The final phase of the project took place during 1997–1999, with final revision in 2004, when the authors of this volume prepared the fully documented site descriptions and introductory materials that are included in the present volume. Liz Cook was responsible for drafting the site descriptions, and Mike Benton wrote the introductory materials on geology, stratigraphy and bird and mammal evolution, and carried out the final revisions. Jerry Hooker edited the Mesozoic and Tertiary chapters, updating the mammalian faunal lists, the criteria for mammal site recognition and the stratigraphy.
The present volume is to be accompanied by a companion title encompassing the Pleistocene mammal and bird sites.
The Pliocene–Pleistocene boundary
The position of the Pliocene and Pleistocene boundary is important in dividing the scope of the present volume from that of the companion GCR volume on Pleistocene vertebrates. There has been considerable debate over the location, and date, of the definitive boundary.

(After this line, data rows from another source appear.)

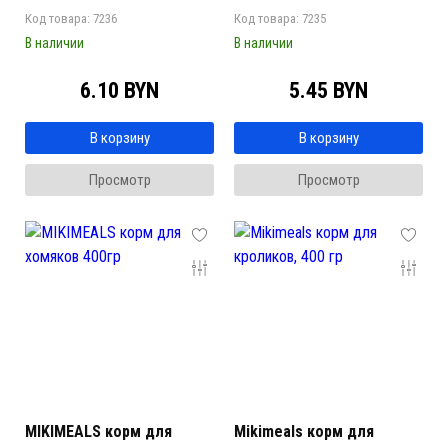
Код товара: 7236
Код товара: 7235
В наличии
В наличии
6.10 BYN
5.45 BYN
В корзину
В корзину
Просмотр
Просмотр
MIKIMEALS корм для
Mikimeals корм для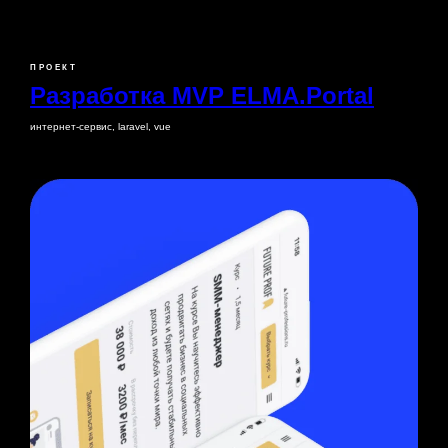
ПРОЕКТ
Разработка MVP ELMA.Portal
интернет-сервис, laravel, vue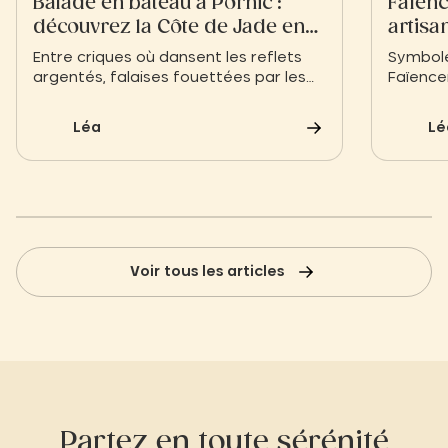
Balade en bateau à Pornic :
Faïenc
découvrez la Côte de Jade en
artisa
toute sérénité
temps
Entre criques où dansent les reflets
Symbole 
argentés, falaises fouettées par les
Faïence
embruns et ports aux maisons de
savoir-f
pêcheurs colorées, une balade en
1947. En
Léa
Lé
bateau à Pornic dessine une histoire…
déjeuner
Celle d’une terre bretonne qui cultive
contemp
l’art de l’instant.
l’univer
oreilles
décorat
Voir tous les articles
Partez en toute sérénité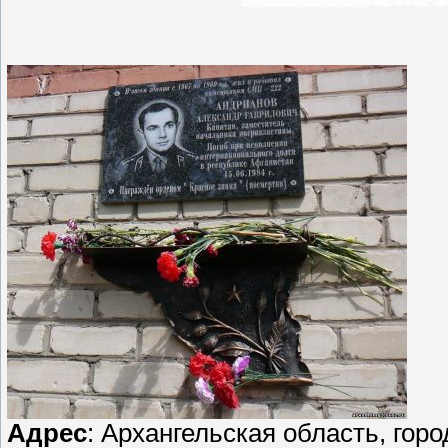
Адрес
: Архангельская область, горо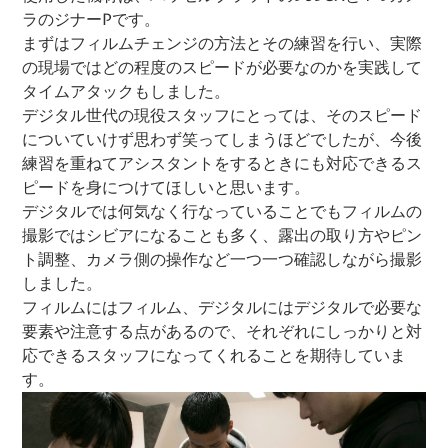
ラのジナーPです。
まずはフィルムチェンジの方法とその練習を行い、実際
の現場ではどの程度のスピードが必要なのかを実践して
タイムアタックもしました。
デジタル世代の現役スタッフにとっては、そのスピード
についていけず思わず笑ってしまうほどでしたが、今後
練習を重ねてアシスタントをするときにも対応できるス
ピードを身につけてほしいと思います。
デジタルでは何気なく行なっていることでもフィルムの
撮影ではシビアになることも多く、露出の取り方やピン
ト調整、カメラ側の操作など一つ一つ確認しながら撮影
しました。
フィルムにはフィルム、デジタルにはデジタルで必要な
要素や注意する点があるので、それぞれにしっかりと対
応できるスタッフになってくれることを期待していま
す。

Since the International Geological Congress in London in 1948, the Pliocene–Pleistocene boundary in Britain has traditionally been placed either at the base of (Baden-Powell, 1950; Boswell, 1952; Lagaaij, 1952) or within (Movius, 1949; Van der Vlerk, 1950) the 'Red Crag' of East Anglia. The placing of this boundary was based on the first appearance of elephant and horse within the Red Crag and the general indications of climatic deterioration inferred from the molluscan fauna (Harmer, 1900, 1902). The first indication of climatic deterioration was regarded as the key factor in defining the boundary (Oakley, 1949). The Red Crag therefore occupies a key position in the definition of the Pliocene–Pleistocene boundary in British stratigraphy.
However, in an effort to resolve inconsistencies with the recommendations of the 1948 Congress (Oakley, 1949) a proposal for a Pliocene–Pleistocene stratotype section at Vrica, Italy, was eventually agreed by the IUGS Commission on Stratigraphy (ICS) (Aguirre and Pasini, 1985). The Pliocene–Pleistocene boundary was defined as the base of a bed of silty marly claystone conformably overlying sapropelic bed 'e'. The base of this bed was chronologically calculated (based on geomagnetic calculations) to be at 1.64 Ma before present. Revision of the geomagnetic polarity time-scale (Cande and Kent, 1995) re-dated the Pliocene–Pleistocene boundary at approximately 1.74 Ma. The most-recent dating is 1.81 Ma (Gradstein et al., 2004).
Objectors to the Vrica definition in northern Europe (e.g. Zagwijn, 1992) point to difficulties in the recognition of this boundary in sequences elsewhere and believe that a climatic definition, which was specifically rejected by the Commission, offers a more workable solution.
The implications of placing the Pliocene-Pleistocene boundary in Britain at or close to the same level as the Vrica boundary, using geomagnetic polarity correlation, is that this is stratigraphically much higher than that traditionally used and therefore deposits previously regarded as being of early Pleistocene age would now be considered as Pliocene.
As the Quaternary Period (normally incorporating the Pleistocene and Holocene epochs) has traditionally been considered to be the interval of oscillating climatic extremes (glacial and interglacial episodes) dating from about 2.6 Ma, it has been proposed, as a compromise, to decouple the beginning of the Quaternary (i.e. the end of the 'Tertiary' — see Chapter 3) from the beginning of the Pleistocene. This involves extending the Quaternary as a sub-era back in time to 2.6 Ma to the Gauss-Matuyama palaeomagnetic boundary, thus incorporating the Gelasian Stage of the Pliocene (Gradstein et al., 2004: 5, fig.1.2, p. 28, p. 441). A formal decision on this proposal is pending, but it is accepted for the purposes of this volume (see also Balson, 1999, fig. 8.1, pp. 237–9). Fossil mammal and bird sites in Great Britain stratigraphically above this (2.6 Ma) horizon, but below the now accepted Global Standard Stratotype-section and Point (GSSP) for the base of the Pleistocene at Vrica (1.81 Ma, Gradstein et al., 2004), will be treated in a separate volume covering all of the British Quaternary deposits, except the Holocene (Schreve, in prep.).